** Given records follows **

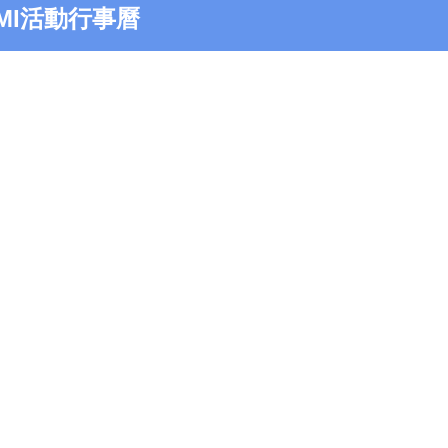
MI活動行事曆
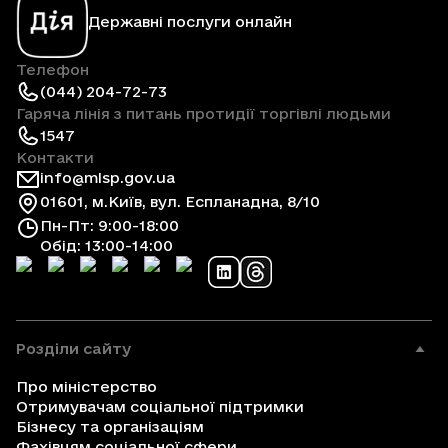
Державні послуги онлайн
Телефон
(044) 204-72-73
Гаряча лінія з питань протидії торгівлі людьми
1547
Контакти
info@mlsp.gov.ua
01601, м.Київ, вул. Еспланадна, 8/10
Пн-Пт: 9:00-18:00
Обід: 13:00-14:00
Розділи сайту
Про міністерство
Отримувачам соціальної підтримки
Бізнесу та організаціям
Фахівцям соціальної сфери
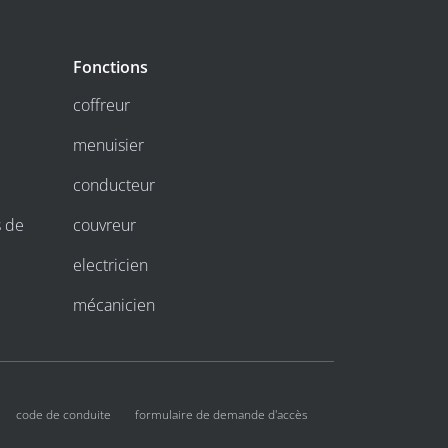
Fonctions
coffreur
menuisier
conducteur
s de
couvreur
electricien
mécanicien
code de conduite
formulaire de demande d'accès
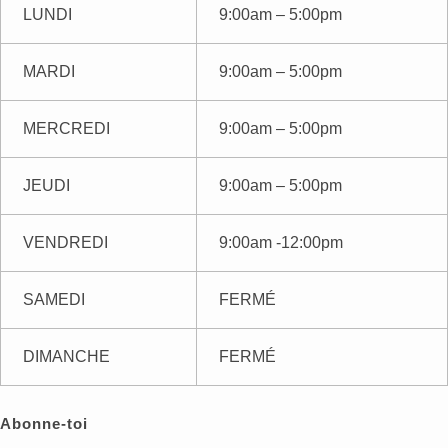
LUNDI
9:00am – 5:00pm
MARDI
9:00am – 5:00pm
MERCREDI
9:00am – 5:00pm
JEUDI
9:00am – 5:00pm
VENDREDI
9:00am -12:00pm
SAMEDI
FERMÉ
DIMANCHE
FERMÉ
Abonne-toi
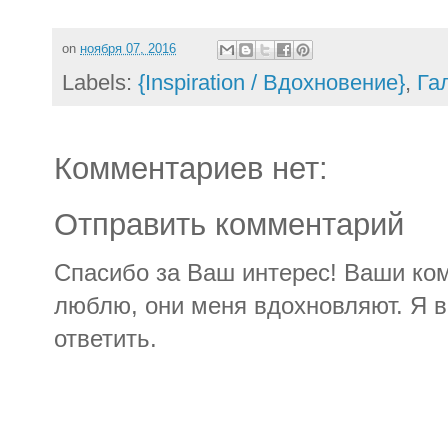
on
ноября 07, 2016
Labels:
{Inspiration / Вдохновение}
,
Гал
Комментариев нет:
Отправить комментарий
Спасибо за Ваш интерес! Ваши ко
люблю, они меня вдохновляют. Я в
ответить.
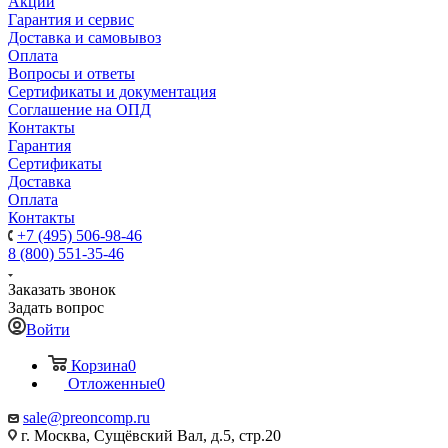
Акции
Гарантия и сервис
Доставка и самовывоз
Оплата
Вопросы и ответы
Сертификаты и документация
Соглашение на ОПД
Контакты
Гарантия
Сертификаты
Доставка
Оплата
Контакты
+7 (495) 506-98-46
8 (800) 551-35-46
Заказать звонок
Задать вопрос
Войти
Корзина
0
Отложенные
0
sale@
preoncomp.ru
г. Москва, Сущёвский Вал, д.5, стр.20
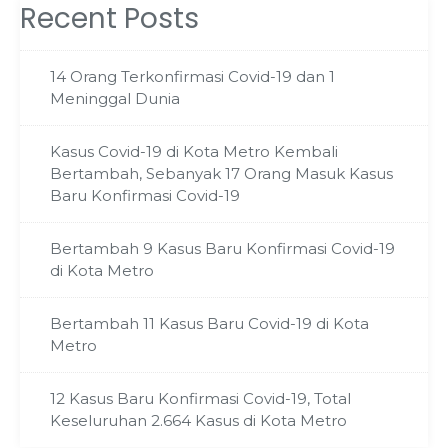
Recent Posts
14 Orang Terkonfirmasi Covid-19 dan 1
Meninggal Dunia
Kasus Covid-19 di Kota Metro Kembali
Bertambah, Sebanyak 17 Orang Masuk Kasus
Baru Konfirmasi Covid-19
Bertambah 9 Kasus Baru Konfirmasi Covid-19
di Kota Metro
Bertambah 11 Kasus Baru Covid-19 di Kota
Metro
12 Kasus Baru Konfirmasi Covid-19, Total
Keseluruhan 2.664 Kasus di Kota Metro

** End of Given records **

**Problem to solve**
Throughout the data above, count the lines in which the word "Kasus" occurs; supply the number alone.

**Result of this task**
6